Soins homéopathiques

Diversifier la santé de première ligne

La prise de remèdes homéopathiques permet de diminuer les symptômes, de faire régresser la maladie et d’améliorer la qualité de vie des gens atteint du mal de Chagas. | Photo Ky Chung

Le saviez-vous?

– La Malaria, le mal de Chagas, le chikungunya et la Dengue sont des maladies épidémiques au Honduras. Ces maladies sont incapacitantes et potentiellement mortelle.
– Le Mal de Chagas est provoqué par la piqûre d’un parasite, qui est une variété de punaise.
– Près de 2 millions de personnes en Amérique Centrale sont atteint de la maladie de Chagas.
– La prise de remèdes homéopathiques permet de diminuer les symptômes, de faire régresser la maladie et d’améliorer la qualité de vie des gens atteint du mal de Chagas.

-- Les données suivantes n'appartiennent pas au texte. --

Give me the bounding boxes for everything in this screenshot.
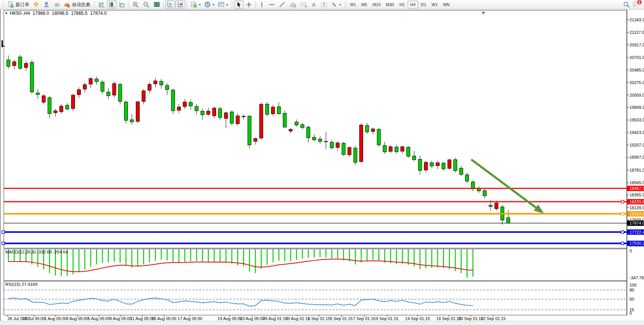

Développer le savoir de base

Le projet réalisé au Honduras vise à former des ressources locales en homéopathie, en homéo prophylaxie et en prévention afin de renforcer leurs interventions en santé communautaire, particulièrement celle liées au mal de Chagas. Les Homéopathes de Terre Sans Frontières cibleront quatre municipalités situées au centre du pays et s’adresseront notamment à des professeurs, et des étudiants et étudiantes de l’Université autonome du Honduras (UAH), ainsi qu’à des promoteurs et promotrices de santé communautaire.

Le projet prévoit également la création d’un laboratoire de fabrication de remèdes homéopathiques ainsi que l’aménagement et l’approvisionnement de dispensaires homéopathiques.

Le projet compte rejoindre, d’ici 5 ans, près de 36 000 personnes.

Partie prenante

Ce projet est réalisé grâce à la contribution financière d’Affaires mondiales Canada

Les bienfaits de l’homéopathie au Honduras

– Chaque mission permet le perfectionnement d’une médecine alternative pour les
populations touchées, une médecine accessible et économique pour laquelle les patients
demandent des services et des remèdes. Par le bouche-à-oreille, les patients partagent
leurs expériences positives et chaque consultation fait boule de neige dans la prise de
conscience collective.

– À Omoa (Cuyamel), la première personne qui a été responsable du dispensaire a ellemême
bénéficié de l’homéopathie. Elle a amélioré sa santé sur plusieurs points. Elle a
perdu beaucoup de poids, elle a davantage d’énergie et contrôle son diabète, sa haute
pression ainsi que sa myopie. Elle n’a plus de frais de médication et d’insuline pris depuis
les quatre dernières années. Depuis qu’elle est suivie en homéopathie, les bienfaits sur sa
santé personnelle attirent la confiance des patients. En plus d’avoir travaillé au
dispensaire, elle s’est aussi remise au travail auprès d’une coopérative de sa région. Elle a
formé à son tour sa propre fille pour la tenue du dispensaire.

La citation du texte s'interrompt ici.